# Like / Dislike button ????



## mad567 (Jun 22, 2010)

I noticed that some tempers put an image sometimes that shows tha they like somethink that someone else said......

So i'm wondering is it possible to put like and dislike buttons on the forums ?????


----------



## Overlord Nadrian (Jun 22, 2010)

I won't work.

By the way, there already is a like/dislike button on the homepage.


----------



## thegame07 (Jun 22, 2010)

This has been said loads of times in the past and everytime the majority of the site don't want it as it's to easy to abuse.


----------



## yuyuyup (Jun 22, 2010)

I wish you could vote like/dislike on every single post

it is my ultimate fantasy


----------



## ProtoKun7 (Jun 22, 2010)

thegame07 said:
			
		

> This has been said loads of times in the past and everytime the majority of the site don't want it as it's to easy to abuse.


Yep.

Besides the portal, I don't think another function like this will be added anytime soon. Especially as people would abuse it or spam requests asking to have thumbs up.

Another thread was created a while ago asking the same question (not the only one, at that): http://gbatemp.net/t218172-thumbs-up-thumbs-down-system


----------



## RupeeClock (Jun 22, 2010)

Gp32x.com's forums used to have a like/dislike thing for every post, but it was quickly abused and irritating, so they removed it.

Gbatemp doesn't need this nonsense.


----------



## CannonFoddr (Jun 22, 2010)

I always find adding '+1' and '-1' in a post does just as good


----------



## w!! (Jun 22, 2010)

I would love to see a separate system for keeping track of "good jobs" and Kudos that doesn't lengthen the thread of a topic... 

It's always been a complaint of mine about forums (all forums, not just gbatemp) that when you are trying to read a thread on a specific topic for new info or updates, you have to go through 20+ pages of one liner comments saying good job, i like, or some other generic statement not related specifically to the topic.
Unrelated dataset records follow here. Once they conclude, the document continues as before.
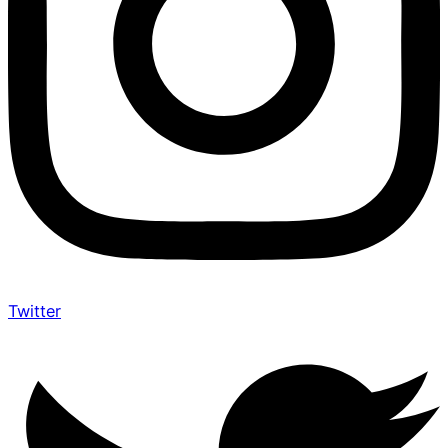
Twitter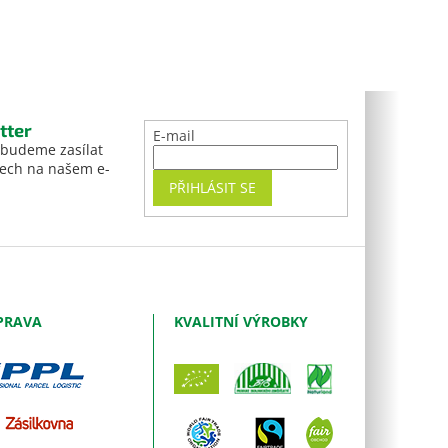
tter
E-mail
 budeme zasílat
tech na našem e-
PŘIHLÁSIT SE
PRAVA
KVALITNÍ VÝROBKY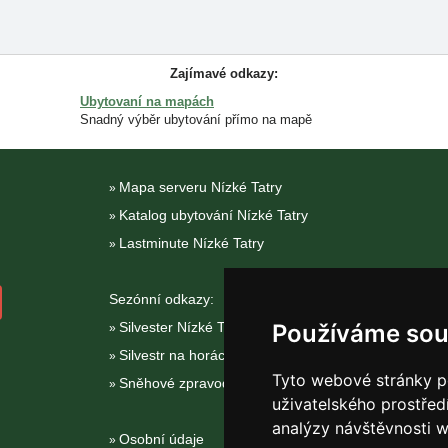
Zajímavé odkazy:
Ubytovaní na mapách
Snadný výběr ubytování přímo na mapě
Mapa serveru Nízké Tatry
Katalog ubytování Nízké Tatry
Lastminute Nízké Tatry
Sezónní odkazy:
Silvester Nízké Tatry
Používáme sou
Silvestr na horách 2025/26
Tyto webové stránky po
Sněhové zpravodajství
uživatelského prostřed
analýzy návštěvnosti w
Osobní údaje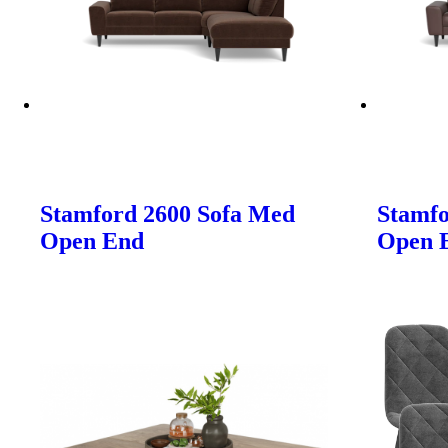
Stamford 2600 Sofa Med
Stamfo
Open End
Open 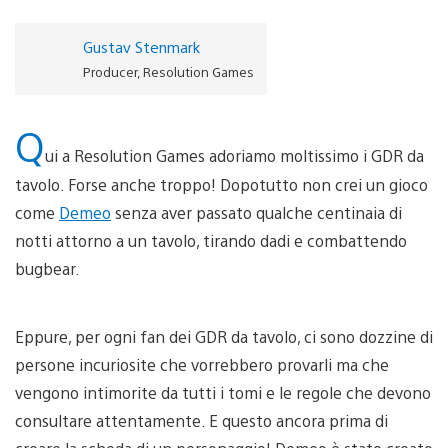
Gustav Stenmark
Producer, Resolution Games
Q
ui a Resolution Games adoriamo moltissimo i GDR da
tavolo. Forse anche troppo! Dopotutto non crei un gioco
come
Demeo
senza aver passato qualche centinaia di
notti attorno a un tavolo, tirando dadi e combattendo
bugbear.
Eppure, per ogni fan dei GDR da tavolo, ci sono dozzine di
persone incuriosite che vorrebbero provarli ma che
vengono intimorite da tutti i tomi e le regole che devono
consultare attentamente. E questo ancora prima di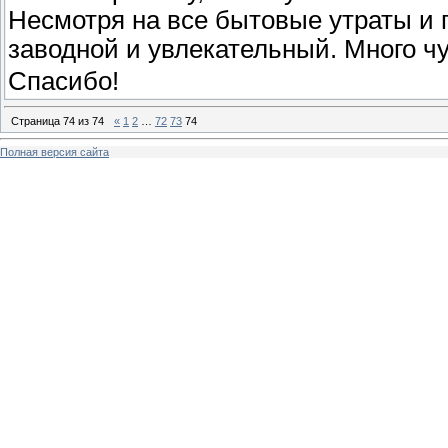
Несмотря на все бытовые утраты и 
заводной и увлекательный. Много ч
Спасибо!
Страница
74
из
74
«
1
2
…
72
73
74
Полная версия сайта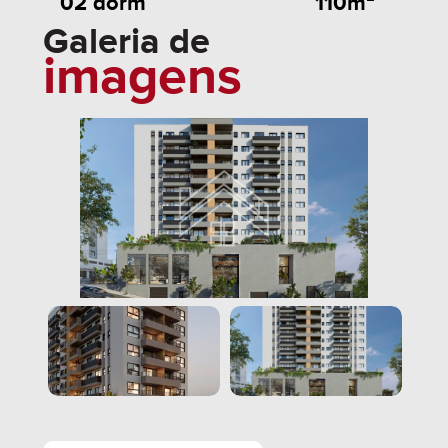
110m²
02 dorm
Galeria de
imagens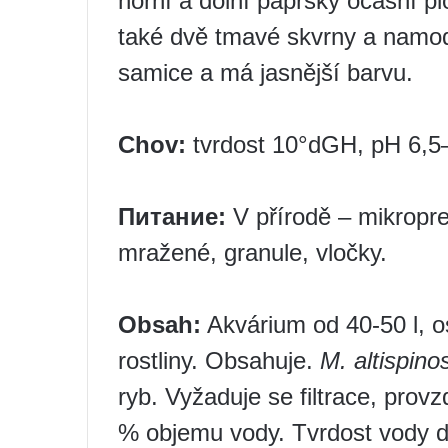
horní a dolní paprsky ocasní pl
také dvě tmavé skvrny a namodr
samice a má jasnější barvu.
Chov:
tvrdost 10°dGH, pH 6,5–
Питание:
V přírodě – mikropre
mražené, granule, vločky.
Obsah:
Akvárium od 40-50 l, o
rostliny. Obsahuje.
M. altispino
ryb. Vyžaduje se filtrace, pro
% objemu vody. Tvrdost vody d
Especially when a bit of good info is buried in one post in the middle of a million of these posts. I'm not saying don't support the good work, instead I think you should just send the person a PM or have some other way to show support without lengthening the thread. Then those generic posts could be removed and it'd be easier for people to search and find the info they were looking for.

Abuse aside, I think adding a "good job" or Like button *and* not a "dislike" one would work well if it was clear that there was no rating/counting/sorting publicly available on the threads based on the number of "likes" you get. Then the poster could see how many likes they got privately and have a good sense of community support, but not need to spam about trying to get that number high for everyone else to see. Also, it'd give people a quick and easy way to say good job without muddling the actual info in the thread.


----------



## dryo (Jun 22, 2010)

they should add, SO DO NOT WANT.


----------